Police started the operation after they heard gunshots from the room, the prime minister said, although observers said they heard an explosion before gunshots, casting doubt onto the official version of the events.

Kiraz had been leading an investigation into the death last March of 15-year-old Berkin Elvan, who died nine months after falling into a coma from a head wound sustained from a police tear gas canister during Gezi Park protests in 2013.

The hostage-taking was an act of revenge for Elvan’s death, the DHKP/C said on its website.
Police, meanwhile, detained at least 10 people waiting at the morgue to receive the bodies of Yayla, a law student, and Doğruyol, amid attacks by security forces against university students who continued to protest in honor of Elvan throughout April 1.

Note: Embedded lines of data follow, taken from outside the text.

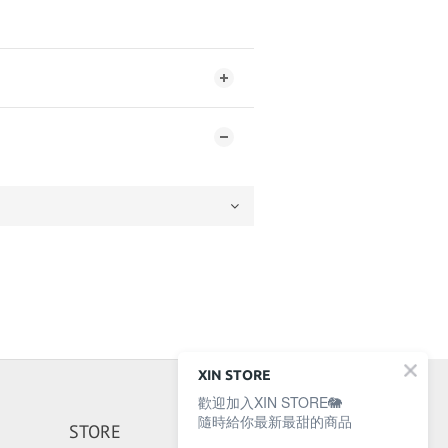
XIN STORE
歡迎加入XIN STORE🐘
隨時給你最新最甜的商品
STORE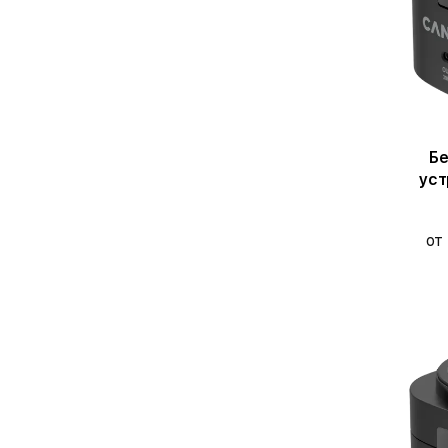
Бе
уст
от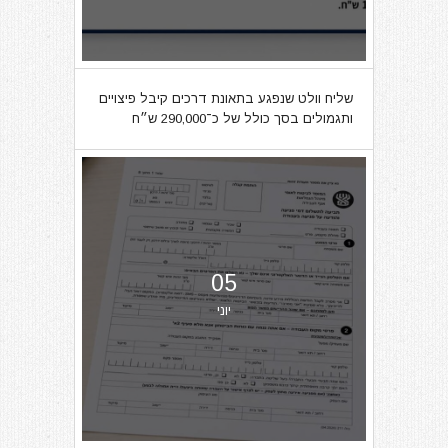
שליח וולט שנפגע בתאונת דרכים קיבל פיצויים
ותגמולים בסך כולל של כ־290,000 ש״ח
05
יוני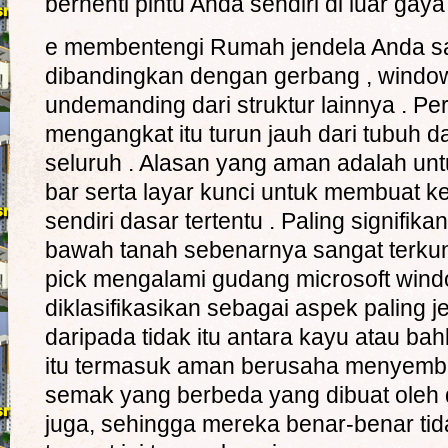
berhenti pintu Anda sendiri di luar gaya 
e membentengi Rumah jendela Anda saa
dibandingkan dengan gerbang , windows
undemanding dari struktur lainnya . P
mengangkat itu turun jauh dari tubuh 
seluruh . Alasan yang aman adalah unt
bar serta layar kunci untuk membuat
sendiri dasar tertentu . Paling signifik
bawah tanah sebenarnya sangat terku
pick mengalami gudang microsoft wind
diklasifikasikan sebagai aspek paling je
daripada tidak itu antara kayu atau bah
itu termasuk aman berusaha menyemb
semak yang berbeda yang dibuat oleh d
juga, sehingga mereka benar-benar ti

Davutoğlu warned late on March 31 of the risk of increased violence ahead of the June 7 general election, urging all parties to “form a united front against terrorism.”

On his Twitter account, Deputy Prime Minister Emrullah İsler accused the hostage-takers of links to groups which incited violence during the 2013 unrest in which Elvan was injured. President Recep Tayyip Erdoğan has in the past described the teenager as a “pawn of terrorists.”

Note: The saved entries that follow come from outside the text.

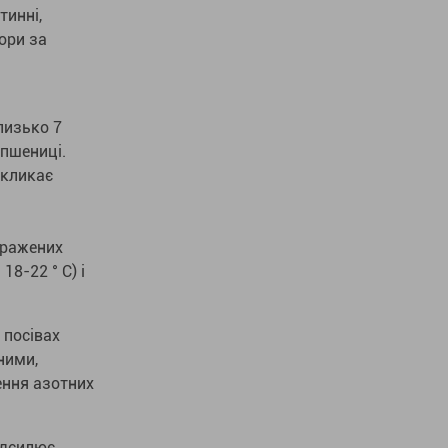
тинні,
ори за
близько 7
 пшениці.
икликає
уражених
18-22 ° C) і
 посівах
ними,
ення азотних
ідсилює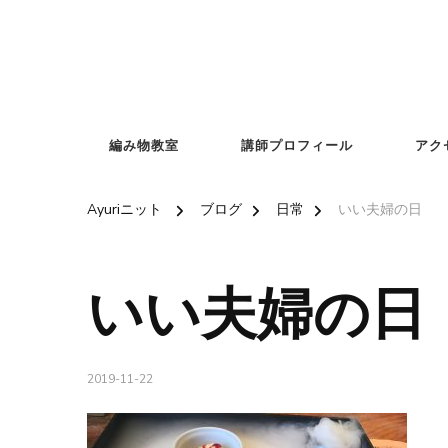
編み物教室
講師プロフィール
アク
Ayuriニット
ブログ
日常
いい夫婦の日
いい夫婦の日
2019-11-22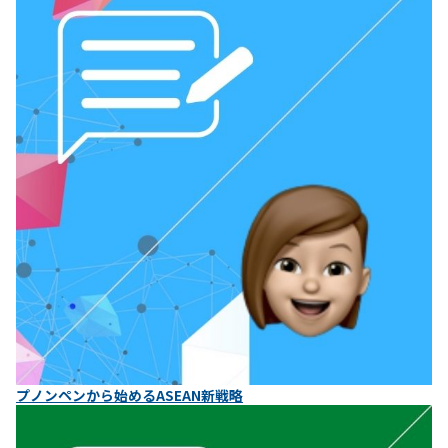
プノンペンから始めるASEAN新戦略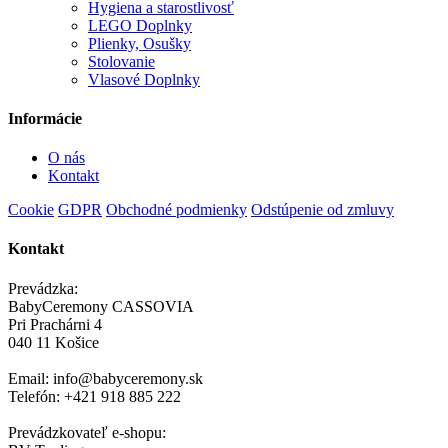
Hygiena a starostlivosť
LEGO Doplnky
Plienky, Osušky
Stolovanie
Vlasové Doplnky
Informácie
O nás
Kontakt
Cookie
GDPR
Obchodné podmienky
Odstúpenie od zmluvy
Kontakt
Prevádzka:
BabyCeremony CASSOVIA
Pri Prachárni 4
040 11 Košice
Email: info@babyceremony.sk
Telefón: +421 918 885 222
Prevádzkovateľ e-shopu:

On March 31, Kiraz was taken out of Istanbul’s Çağlayan Courthouse by security forces after the clash, seriously injured, but died in hospital.

“We carried out the negotiation for six hours. But our security forces launched the operation after gunshots were heard while terrorists were speaking on the phone during the negotiation,” Istanbul Police Chief Selami Altınok said after the operation.

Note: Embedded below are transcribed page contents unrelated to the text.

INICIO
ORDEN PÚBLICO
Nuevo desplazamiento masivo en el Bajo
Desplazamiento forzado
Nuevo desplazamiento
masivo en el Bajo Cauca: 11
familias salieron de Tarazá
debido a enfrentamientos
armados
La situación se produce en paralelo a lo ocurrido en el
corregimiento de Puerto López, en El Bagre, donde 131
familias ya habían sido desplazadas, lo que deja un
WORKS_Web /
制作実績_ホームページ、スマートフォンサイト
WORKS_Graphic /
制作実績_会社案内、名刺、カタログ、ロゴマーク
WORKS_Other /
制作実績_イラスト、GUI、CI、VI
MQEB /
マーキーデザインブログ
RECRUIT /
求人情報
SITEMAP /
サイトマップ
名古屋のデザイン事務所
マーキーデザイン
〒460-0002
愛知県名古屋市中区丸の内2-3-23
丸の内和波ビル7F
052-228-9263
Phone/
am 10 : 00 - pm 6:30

Erdoğan congratulated the security forces for the operation, while also noting that Kiraz was shot five times during the episode, with three bullets hitting his head. Erdoğan added that the perpetrators stormed the prosecutor’s room while “wearing lawyer robes.”

The perpetrators’ demands included a live confession by the police officers suspected of killing Elvan, the prosecution of the officers responsible in a “people’s court,” the acquittal of all people being tried for participation in solidarity rallies for Elvan, as well as free passage away from the courthouse.

Elvan died on March 11, 2014, 269 days after he was sent into a coma when he was struck by a tear-gas canister during the Gezi protests. Kiraz was appointed as the prosecutor of the controversial case six months ago.

The DHKP/C is a Marxist group formed in the late 1970s that has been behind a series of assassinations and suicide bombings, including fatal attacks on the U.S. Embassy. The Turkish police have also been a frequent target. The United States, European Union and Turkey list the DHKP/C as a terrorist organization.